The transform: strip the namespace prefix (everything before the last ., :, or /), split the local key on _, and per segment — all-digit → English words digit-by-digit, ≤3-letter all-letter → uppercase (acronym), otherwise title-case the letters and spell out any embedded digit (c1 → COne, x17 → XOneSeven). Concatenate. Digits never survive into a macro name: a LaTeX control word is letters-only, so a bare digit would terminate the name (\C plus a literal 1, not \COne).

The macros themselves are emitted by upstream tooling (mycelium's render_report_values_tex, or any equivalent); scitexlintr does not emit them — it only predicts their names so it can match snapshots.

Install

pip install "scitexlintr @ git+https://github.com/arjunrajlaboratory/scilintr.git#subdirectory=tex/scitexlintr"

Once the project lands on PyPI: pip install scitexlintr.

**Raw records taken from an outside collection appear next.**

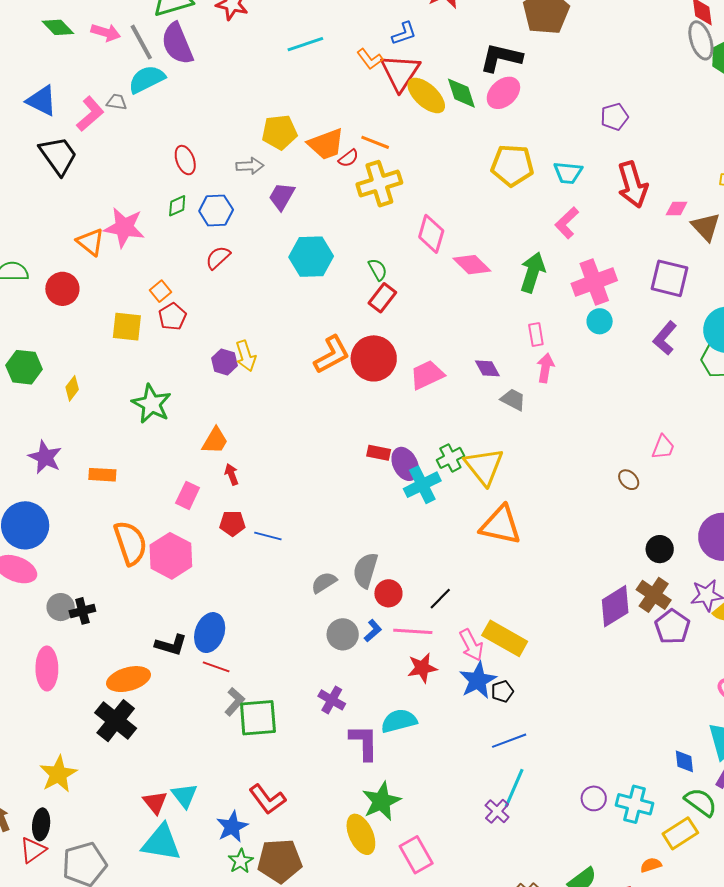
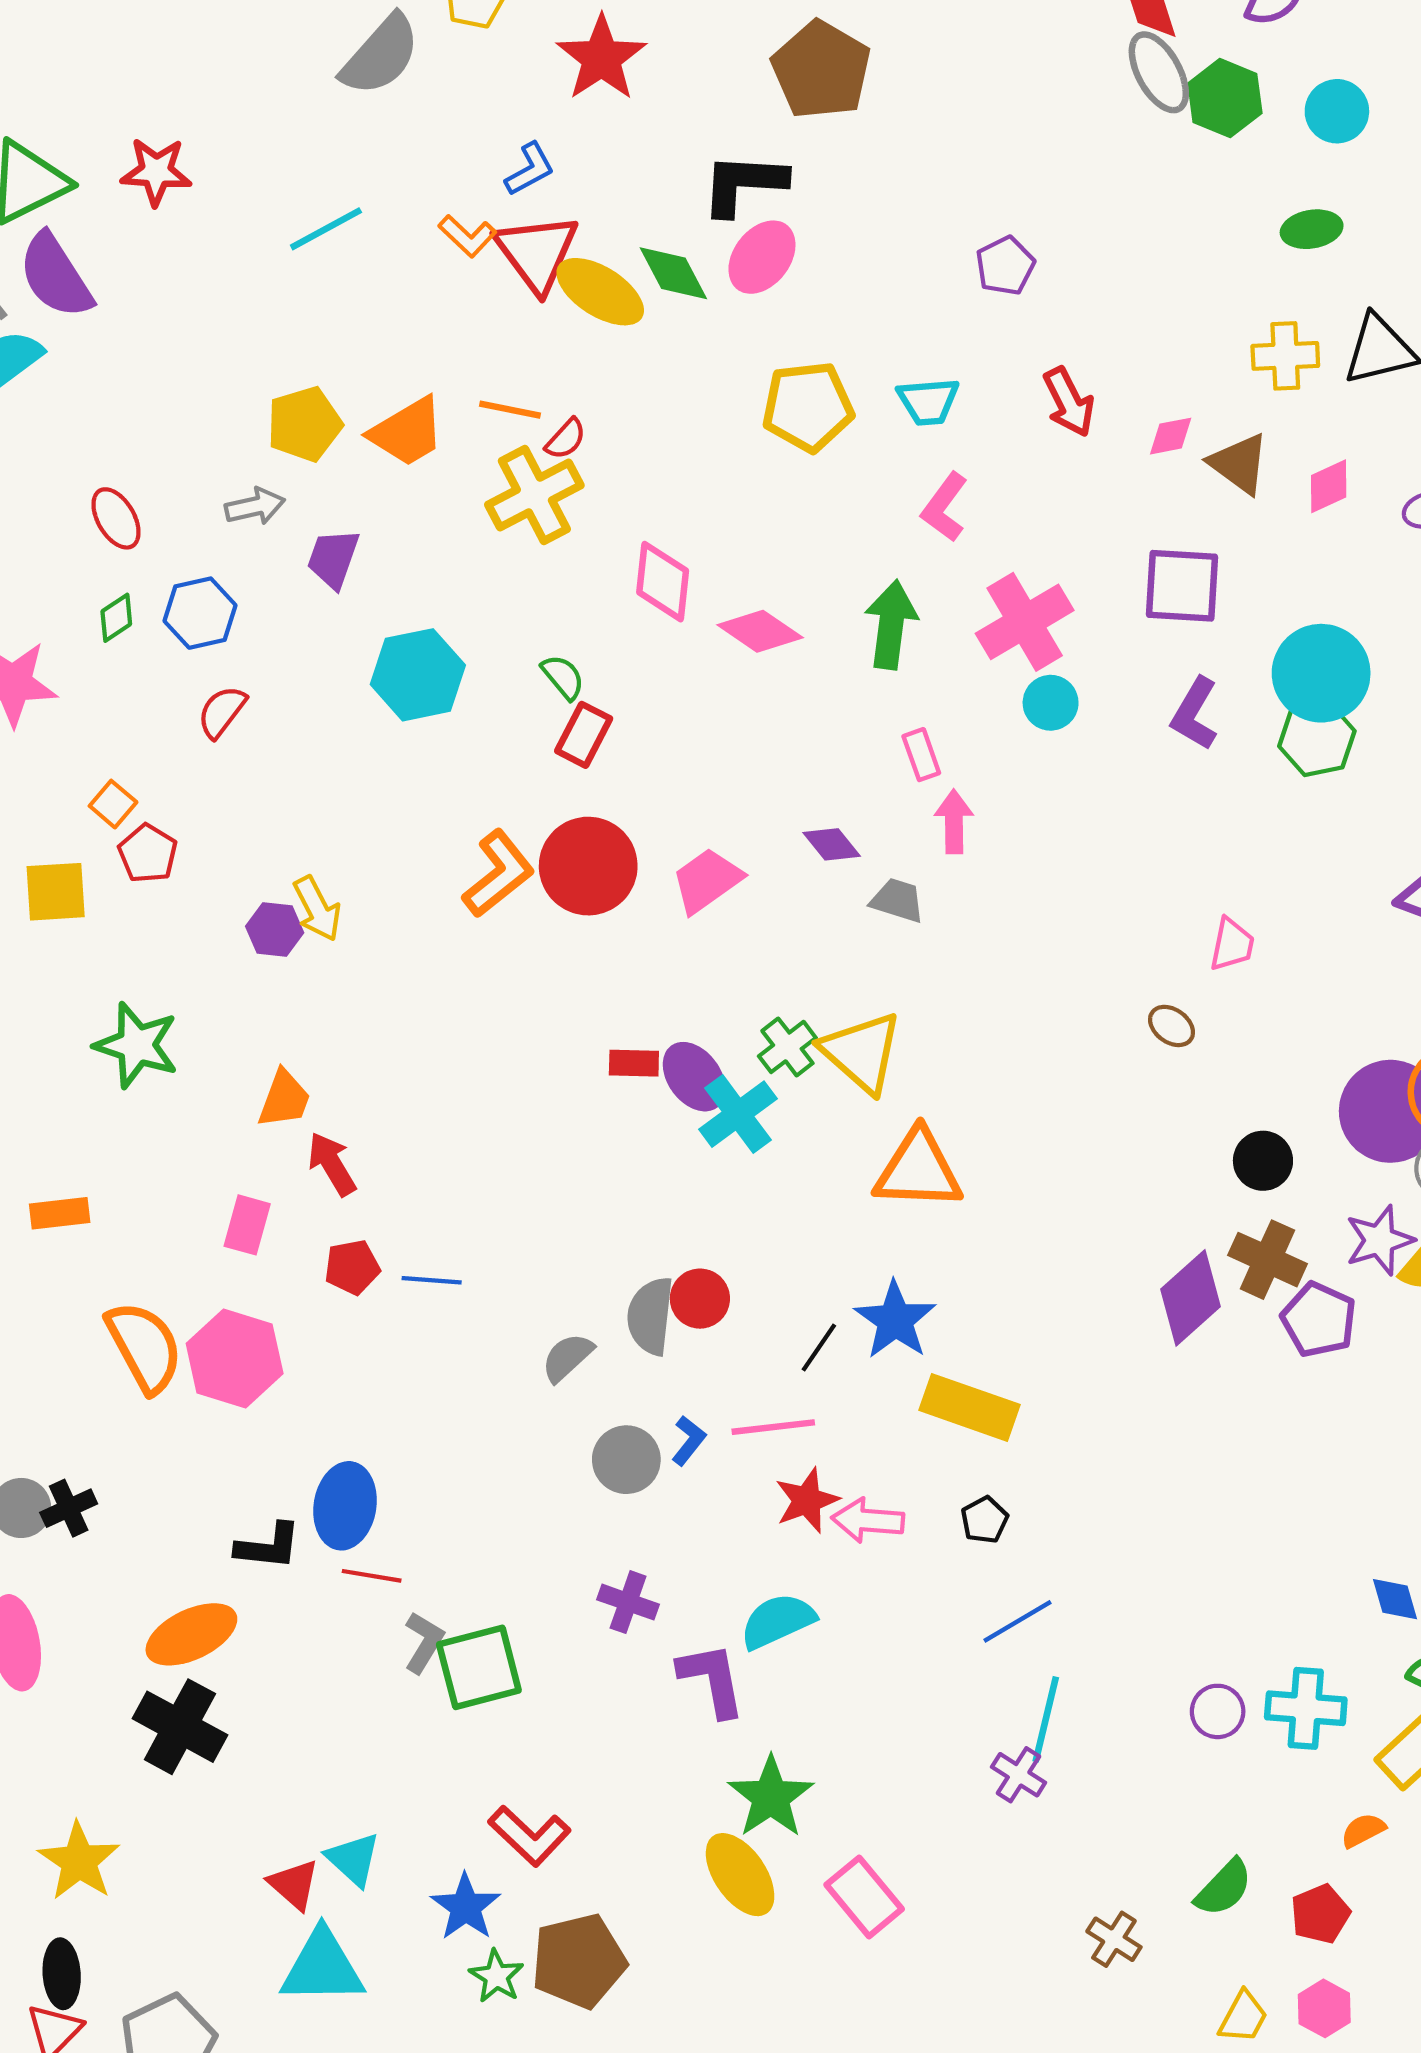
red semicircle: (348, 158) -> (566, 439), moved
red arrow: (633, 185) -> (1069, 402), size x0.7
red arrow: (232, 474) -> (332, 1164), size x1.4
red circle: (388, 593) -> (700, 1299), moved
pink arrow: (471, 645) -> (868, 1520), moved, turned 132
blue star: (478, 680) -> (895, 1320), moved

Verify with scitexlintr --help.

Usage

# Lint a single file against a manifest
scitexlintr report.tex --manifest=.manifest.json

# Lint without a manifest (manifest-free rules only)
scitexlintr report.tex

# Auto-fix stale snapshots
scitexlintr report.tex --manifest=.manifest.json --write

# Audit mode: show findings even where waivers exist
scitexlintr report.tex --manifest=.manifest.json --no-waivers

# Restrict to specific rules
scitexlintr report.tex --rules=snapshot-mismatch,raw-generated-value

# Per-rule count summary instead of per-finding lines
scitexlintr report.tex --manifest=.manifest.json --summary

Exit code is 1 if any findings remain after waivers, 0 otherwise. The CLI lists findings as path:line:col: [rule-code] message.

Library API:

from scitexlintr import lint_tex, lint_file, load_manifest, apply_fixes

manifest = load_manifest(".manifest.json")
findings = lint_tex(source_string, filename="report.tex", manifest=manifest)
new_source, n_applied = apply_fixes(source_string, findings)

Rule catalog

Manifest-dependent rules (require `--manifest`)

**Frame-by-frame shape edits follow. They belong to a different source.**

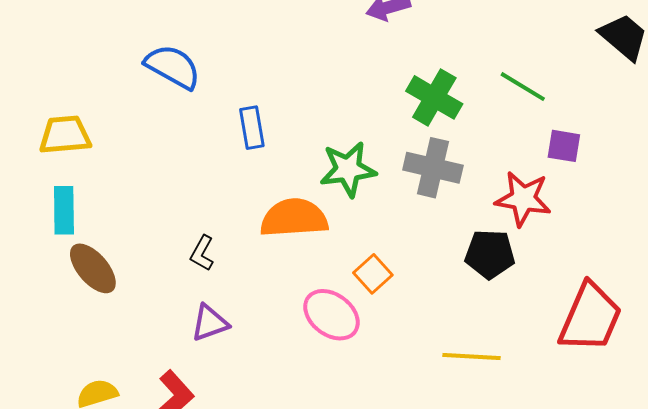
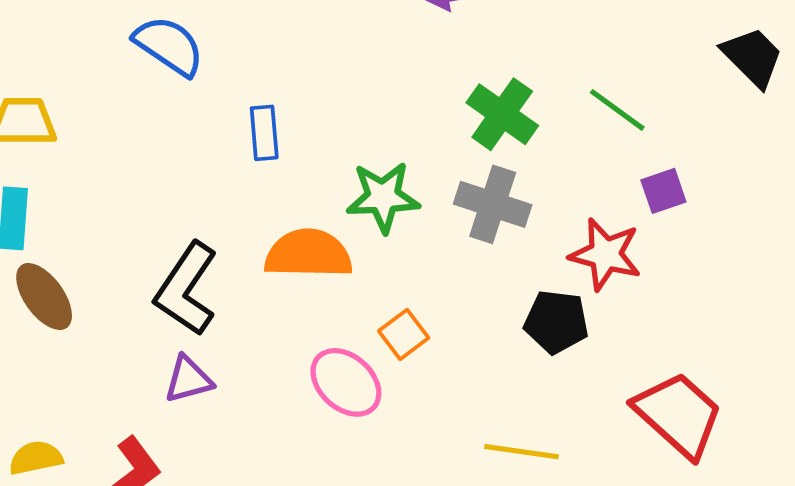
purple square: (564, 146) -> (663, 191), turned -33
black L-shape: (202, 253) -> (186, 289), size x2.0
red trapezoid: (590, 318) -> (679, 415), turned -76

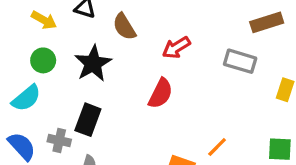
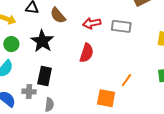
red arrow: (176, 48) -> (92, 23), turned 30
gray rectangle: (240, 61) -> (121, 26), moved

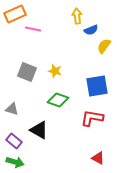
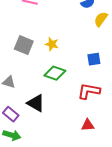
blue square: (97, 86) -> (94, 59), size x0.6
red triangle: (98, 158) -> (88, 125), moved, turned -32

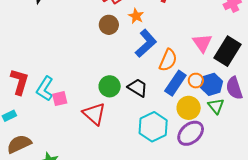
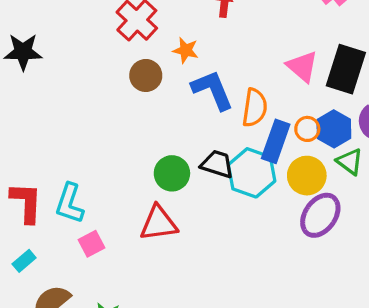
blue L-shape: (146, 43) -> (212, 90), turned -56
pink square: (60, 99) -> (92, 244), moved
red triangle: (94, 114) -> (159, 223), turned -35
cyan hexagon: (153, 127) -> (252, 173), moved

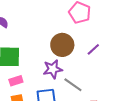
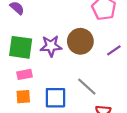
purple star: (53, 69) -> (51, 46), moved

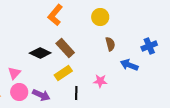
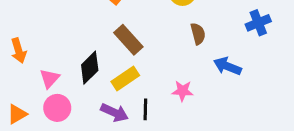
blue cross: (149, 46) -> (258, 23), moved
black diamond: (40, 53) -> (90, 68), moved, turned -70
purple arrow: (41, 95) -> (114, 113), moved

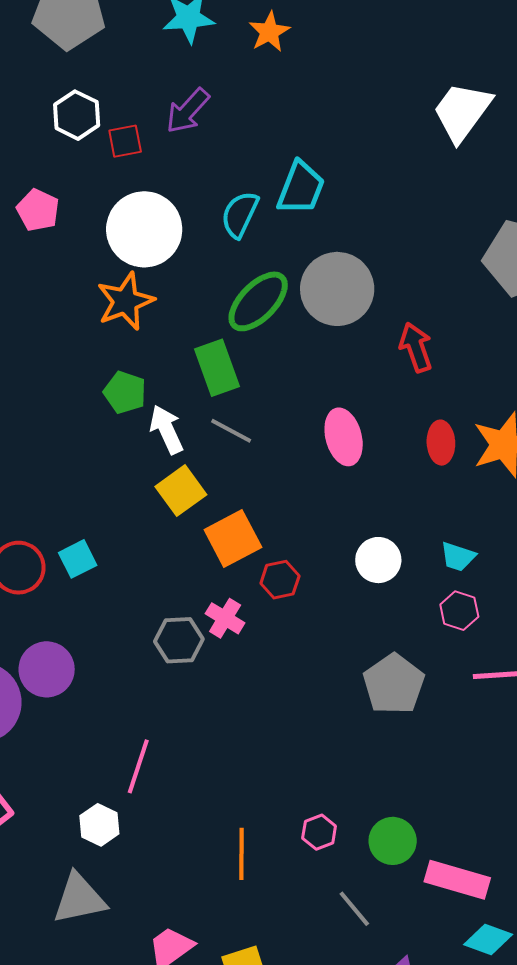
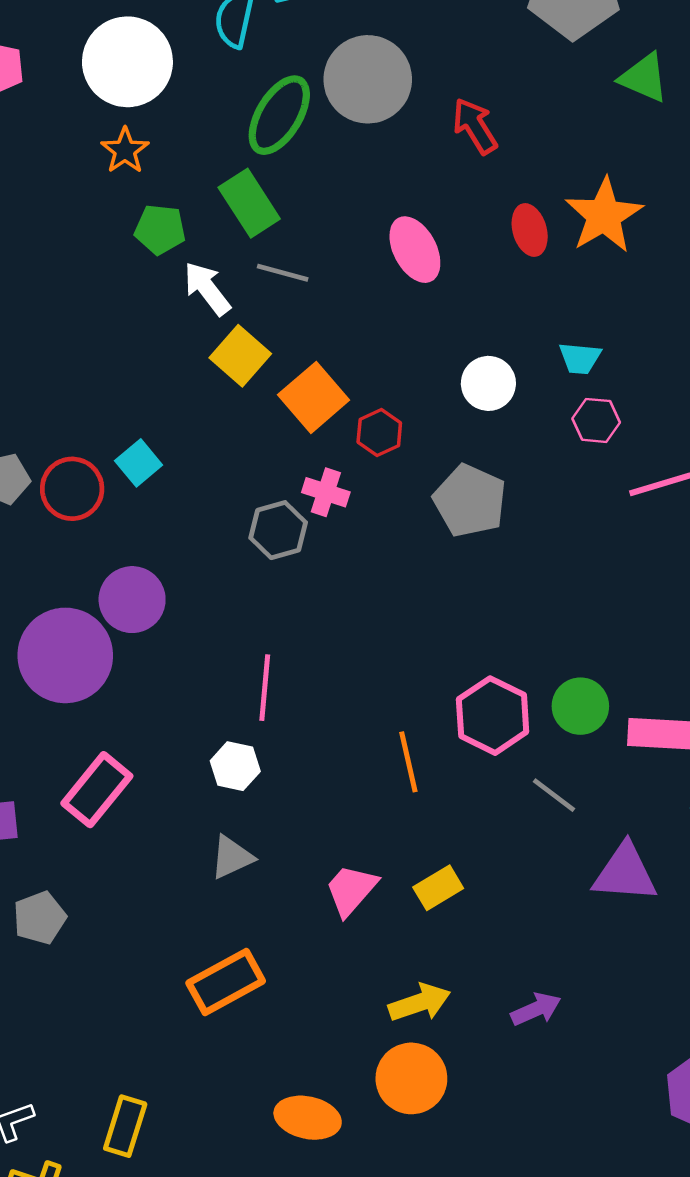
orange star: (125, 301) -> (125, 150), size x0.7
green pentagon: (125, 392) -> (160, 229), moved
gray pentagon: (394, 684) -> (470, 501), moved
pink hexagon: (319, 832) -> (493, 716), size x1.8
gray triangle: (79, 899) -> (232, 857), size x0.7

Rule	Severity	What it catches
`snapshot-mismatch`	error	`\SciVal{\Macro}{stale}` where the snapshot disagrees with the manifest value. Auto-fixable with `--write` (string values are TeX-escaped before writing; fixes that would erase a TeX comment inside the snapshot brace are skipped).
`raw-generated-value`	error	A literal `48` or `"treated versus control"` in prose that matches a manifest value. Handles scientific notation (`1e-8` and `1e-08`) and comma-grouped integers (`15,122`).
`bare-generated-macro`	warning	`\NSamples` used directly in prose without a `\SciVal` wrapper — fresh but unreviewable. Skips structural-macro args (`\label`, `\ref`, `\cite`, `\input`, …) just like the prose mask does for every other rule.
`unwrapped-threshold`	error	`FDR < 0.05` in prose when `\FDRThreshold` exists in the manifest. Recognizes `<`, `>`, `<=`, `>=`, `\le`, `\leq`, `\ge`, `\geq`, `\ll`, `\gg`; numbers include scientific notation.
`unfingerprinted-figure`	error	`\includegraphics{...}` referencing a path not in `manifest.figures[*]`. Forgiving in one direction: a tex-side extensionless path (`figures/foo`) matches a manifest-side `figures/foo.pdf`.
`unsourced-numeric-token`	warning	Any numeric token in prose with no corresponding manifest entry. Skips structural references (`Section 4.2`, `Figure (3)`), typographic percentages (`50\%`), threshold contexts, scientific-notation tails, and tokens already accounted for by `handwritten-numeric-claim`.
`overloaded-term-no-warning`	warning	A term in `manifest.terms[*]` with `overloaded_warning` set, but the warning is absent both before the first use AND from the same sentence as the first use.
`forbidden-alias`	error	A manifest value used with one of its `label_aliases_forbidden` (e.g., calling `exact_accuracy` "accuracy"). Skips occurrences that are part of the canonical label.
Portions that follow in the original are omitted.